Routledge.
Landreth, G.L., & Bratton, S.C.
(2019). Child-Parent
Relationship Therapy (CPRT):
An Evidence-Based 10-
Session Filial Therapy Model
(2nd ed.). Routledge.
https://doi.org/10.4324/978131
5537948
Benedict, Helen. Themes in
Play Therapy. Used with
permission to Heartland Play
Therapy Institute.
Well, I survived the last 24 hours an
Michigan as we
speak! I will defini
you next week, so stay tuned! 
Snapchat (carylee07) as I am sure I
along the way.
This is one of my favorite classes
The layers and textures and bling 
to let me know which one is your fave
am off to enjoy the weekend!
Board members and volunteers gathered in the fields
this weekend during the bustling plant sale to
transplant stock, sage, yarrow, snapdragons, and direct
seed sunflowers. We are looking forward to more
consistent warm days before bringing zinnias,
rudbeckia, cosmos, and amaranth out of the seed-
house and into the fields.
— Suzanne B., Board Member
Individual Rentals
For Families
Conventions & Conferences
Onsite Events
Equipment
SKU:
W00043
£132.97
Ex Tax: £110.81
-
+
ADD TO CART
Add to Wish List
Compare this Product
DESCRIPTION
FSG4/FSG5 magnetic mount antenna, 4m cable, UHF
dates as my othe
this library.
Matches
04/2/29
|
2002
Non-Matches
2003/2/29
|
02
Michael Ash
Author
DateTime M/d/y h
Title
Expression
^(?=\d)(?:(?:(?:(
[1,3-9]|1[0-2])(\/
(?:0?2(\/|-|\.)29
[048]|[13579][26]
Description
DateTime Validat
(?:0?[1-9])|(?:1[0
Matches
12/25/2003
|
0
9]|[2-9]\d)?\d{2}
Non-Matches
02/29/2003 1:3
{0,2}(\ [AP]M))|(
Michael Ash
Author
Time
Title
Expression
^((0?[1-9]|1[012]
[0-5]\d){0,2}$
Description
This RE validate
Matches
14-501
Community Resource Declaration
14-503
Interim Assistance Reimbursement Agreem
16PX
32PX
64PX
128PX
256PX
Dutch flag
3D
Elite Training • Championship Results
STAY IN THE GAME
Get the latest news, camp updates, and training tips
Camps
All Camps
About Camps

# [Instructions for the task]
Without omission, retype the full listing shown above.

# [Result for this exercise]
Routledge.
Landreth, G.L., & Bratton, S.C.
(2019). Child-Parent
Relationship Therapy (CPRT):
An Evidence-Based 10-
Session Filial Therapy Model
(2nd ed.). Routledge.
https://doi.org/10.4324/978131
5537948
Benedict, Helen. Themes in
Play Therapy. Used with
permission to Heartland Play
Therapy Institute.
Well, I survived the last 24 hours an
Michigan as we
speak! I will defini
you next week, so stay tuned! 
Snapchat (carylee07) as I am sure I
along the way.
This is one of my favorite classes
The layers and textures and bling 
to let me know which one is your fave
am off to enjoy the weekend!
Board members and volunteers gathered in the fields
this weekend during the bustling plant sale to
transplant stock, sage, yarrow, snapdragons, and direct
seed sunflowers. We are looking forward to more
consistent warm days before bringing zinnias,
rudbeckia, cosmos, and amaranth out of the seed-
house and into the fields.
— Suzanne B., Board Member
Individual Rentals
For Families
Conventions & Conferences
Onsite Events
Equipment
SKU:
W00043
£132.97
Ex Tax: £110.81
-
+
ADD TO CART
Add to Wish List
Compare this Product
DESCRIPTION
FSG4/FSG5 magnetic mount antenna, 4m cable, UHF
dates as my othe
this library.
Matches
04/2/29
|
2002
Non-Matches
2003/2/29
|
02
Michael Ash
Author
DateTime M/d/y h
Title
Expression
^(?=\d)(?:(?:(?:(
[1,3-9]|1[0-2])(\/
(?:0?2(\/|-|\.)29
[048]|[13579][26]
Description
DateTime Validat
(?:0?[1-9])|(?:1[0
Matches
12/25/2003
|
0
9]|[2-9]\d)?\d{2}
Non-Matches
02/29/2003 1:3
{0,2}(\ [AP]M))|(
Michael Ash
Author
Time
Title
Expression
^((0?[1-9]|1[012]
[0-5]\d){0,2}$
Description
This RE validate
Matches
14-501
Community Resource Declaration
14-503
Interim Assistance Reimbursement Agreem
16PX
32PX
64PX
128PX
256PX
Dutch flag
3D
Elite Training • Championship Results
STAY IN THE GAME
Get the latest news, camp updates, and training tips
Camps
All Camps
About Camps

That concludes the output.